Taxonomic position of selected species

At present, two genera in the Cypricercinae remain monospecific (Astenocypris and Diaphanocypris). Strandesia vittata (Sars, 1903) is here allocated to Bradleycypris, because of the similarities in valve morphology (carapace shape, anterior part of internal LV) and in soft parts (the presence of b- and d-setae on T1, features of the caudal ramus attachment and of the hemipenis). In this way, Bradleycypris is no longer a monospecific genus.

Tanycypris siamensis n. sp. is here placed in Tanycypris s.s. which has T. madagascarensis (Müller, 1898) as type species. In the present study, we also examined specimens of Tanycypris obtusa collected from South Africa. The morphology of both valves and soft parts of this species are not congruent to characters typical of Tanycypris s.s. Significant differences between these two taxa are in the occurrence of the anterior inner groove on the LV (absent in T. obtusa, present in Tanycypris), the d-seta on T1 (absent in T. obtusa, present in Tanycypris), the Wouters organ (present in T. obtusa, absent in Tanycypris), and the morphology of the caudal ramus attachment (type B in T. obtusa, type A in Tanycypris) as well as in other features of the anterior internal part of the LV (type A in T. obtusa, type B in Tanycypris). Therefore, we create a new genus for T. obtusa: Nealecypris n. gen.

In Bradleystrandesia, some species have a groove along the inner valve margin of the LV, while others do not show this feature. While the latter is the case for B. fuscata (Jurine, 1820) and B. gigantica (Furtos, 1933), the former is found in B. deltoidea (Delorme, 1970) and B. reticulata (Zaddach, 1844). This character is the only main difference between these species, as the morphology of the soft parts is typical of the entire genus. Therefore, we maintain these species groups as informal groups within the genus: group I (without groove on internal LV) and group II (with groove on internal LV).
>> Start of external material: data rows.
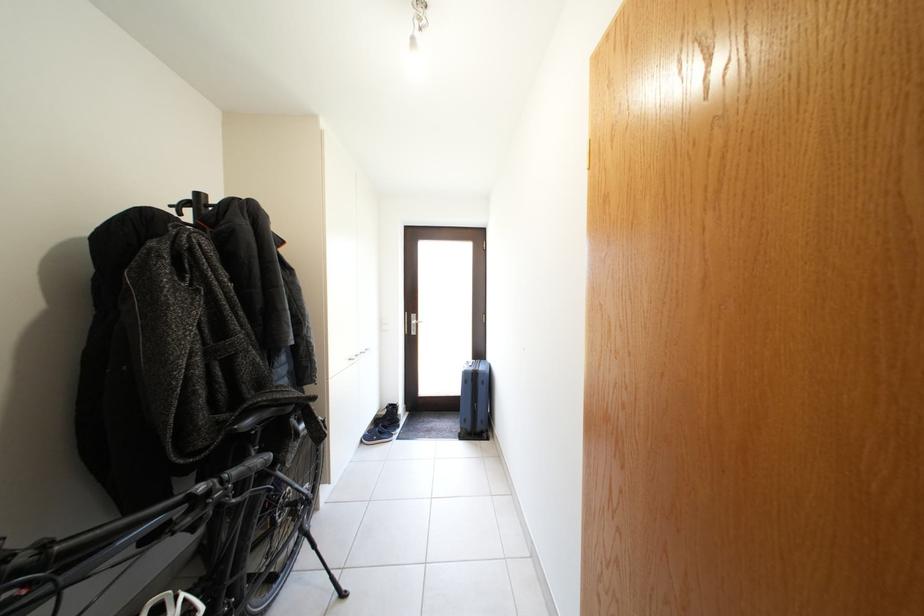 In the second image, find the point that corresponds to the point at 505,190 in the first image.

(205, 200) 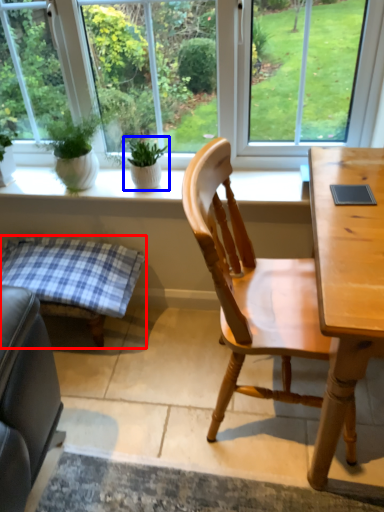 Question: Which object appears closest to the camera in this image, table (highlighted by a red box) or houseplant (highlighted by a blue box)?

Choices:
 (A) table
 (B) houseplant

Answer: (A) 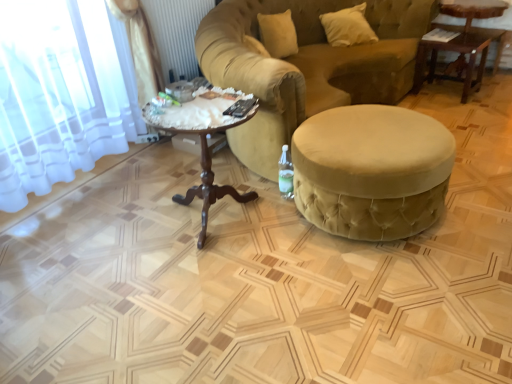 Locate an element on the screen. The width and height of the screenshot is (512, 384). free area in between mahogany wood coffee table at center and clear glass bottle at lower right is located at coordinates (260, 191).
Based on the present revision of the generic characters, several species are shifted from Strandesia s.l. (see Savatenalinton & Martens, 2009) to other genera. Six species are here allocated to Pseudostrandesia n. gen. (S. asymmetros Rome, 1962, S. chondropherusa Rome, 1965, S. mamarilorum Victor & Fernando, 1981, S. striatoreticulata Klie, 1932, S. vinciguerrae (Masi, 1905), S. calapanensis Tressler, 1937). Two species can be confirmed within Strandesia s.s (S. kraepelini (Müller, 1906), S. sexpunctata Klie, 1932). Four species of Bradleystrandesia [B. lineata (Victor & Fernando, 1981), B. trispinosa (Pinto & Purper, 1965), B. tuberculata (Hartmann, 1964), B. decorata (Sars, 1903)] are transferred to Bradleytriebella n. gen. Other species presently in Strandesia s.l. and in Bradleystrandesia s.l. are insufficiently described to determine their correct taxonomic position.
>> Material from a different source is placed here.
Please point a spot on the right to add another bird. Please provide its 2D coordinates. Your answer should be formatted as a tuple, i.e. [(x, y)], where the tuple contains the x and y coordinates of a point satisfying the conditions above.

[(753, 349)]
Phylogeny of the subfamily Cypricercinae

The three tribes proposed here are at least partly supported by our phylogenetic analyses. In the NJ tree, the three tribes are clearly separated, but in the MP tree, Bradleystrandesiini n. trib. forms a subcluster of the Cypricercini. The difference between NJ and MP trees lies also in the position of Tanycypris, which belongs to the Nealecypridini n. trib. in the NJ tree, but to the Cypricercini in the MP tree. This uncertain position of Tanycypris is owing to the fact that it shares characters with both these two tribes. Tanycypris is similar to other members of the Nealecypridini n. trib. by the narrow carapace in dorsal view and the caudal ramus attachment type A. At the same time, it is similar to Cypricercini by the presence of a groove along the inner margin of the LV and by the morphology of the d-setae on T2. At present, we place this genus in Nealecypridini n. trib., because of the external morphology of the carapace which is used for identification and because the morphology of the caudal ramus attachment is a significant character in the whole subfamily. At least the topology and bootstrap values in the NJ tree support that the three tribes of Cypricercinae proposed here are possible phyletic units.